=== SUPPLIED ENTRIES ===

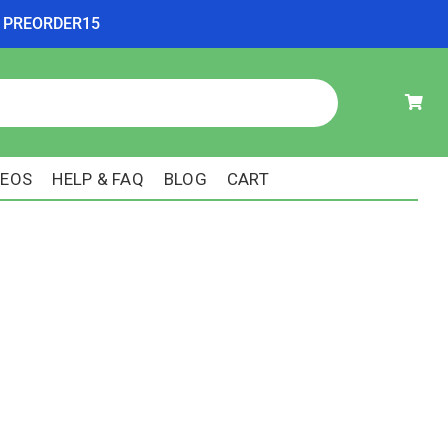
ode PREORDER15
DEOS
HELP & FAQ
BLOG
CART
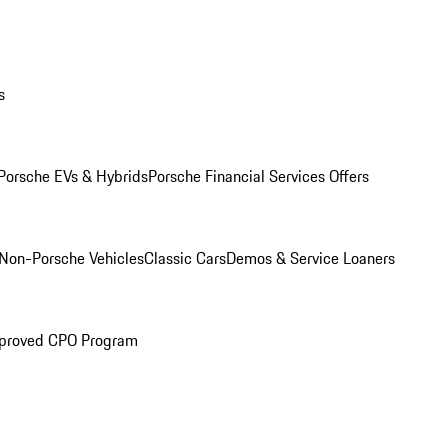
s
Porsche EVs & Hybrids
Porsche Financial Services Offers
Non-Porsche Vehicles
Classic Cars
Demos & Service Loaners
proved CPO Program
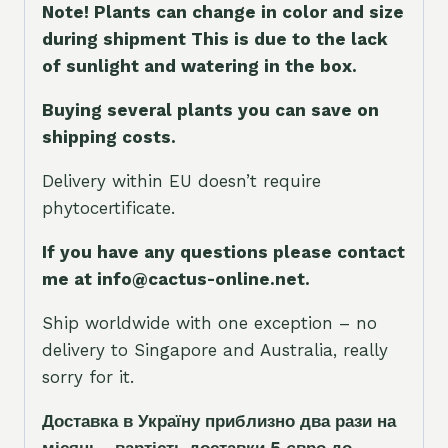
Note! Plants can change in color and size
during shipment This is due to the lack
of sunlight and watering in the box.
Buying several plants you can save on
shipping costs.
Delivery within EU doesn’t require
phytocertificate.
If you have any questions please contact
me at info@cactus-online.net.
Ship worldwide with one exception – no
delivery to Singapore and Australia, really
sorry for it.
Доставка в Україну приблизно два рази на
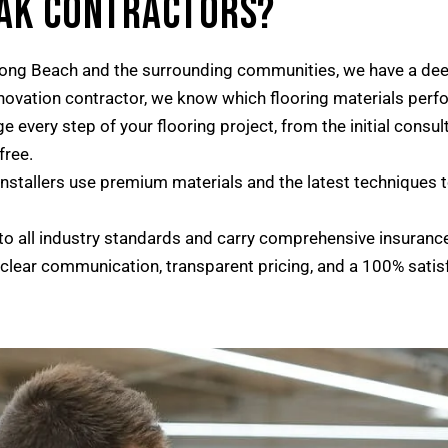
OAK CONTRACTORS?
ong Beach and the surrounding communities, we have a deep
enovation contractor, we know which flooring materials perfo
every step of your flooring project, from the initial consul
free.
installers use premium materials and the latest techniques to
o all industry standards and carry comprehensive insuranc
 clear communication, transparent pricing, and a 100% satis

===

[PROBLEM] Reproduce the listing exactly. Do not include its images.

[RESULT BELOW]
ode PREORDER15
DEOS
HELP & FAQ
BLOG
CART
s
Porsche EVs & Hybrids
Porsche Financial Services Offers
Non-Porsche Vehicles
Classic Cars
Demos & Service Loaners
proved CPO Program
Note! Plants can change in color and size
during shipment This is due to the lack
of sunlight and watering in the box.
Buying several plants you can save on
shipping costs.
Delivery within EU doesn’t require
phytocertificate.
If you have any questions please contact
me at info@cactus-online.net.
Ship worldwide with one exception – no
delivery to Singapore and Australia, really
sorry for it.
Доставка в Україну приблизно два рази на
OAK CONTRACTORS?
ong Beach and the surrounding communities, we have a deep
enovation contractor, we know which flooring materials perfo
every step of your flooring project, from the initial consul
free.
installers use premium materials and the latest techniques to
o all industry standards and carry comprehensive insuranc
 clear communication, transparent pricing, and a 100% satis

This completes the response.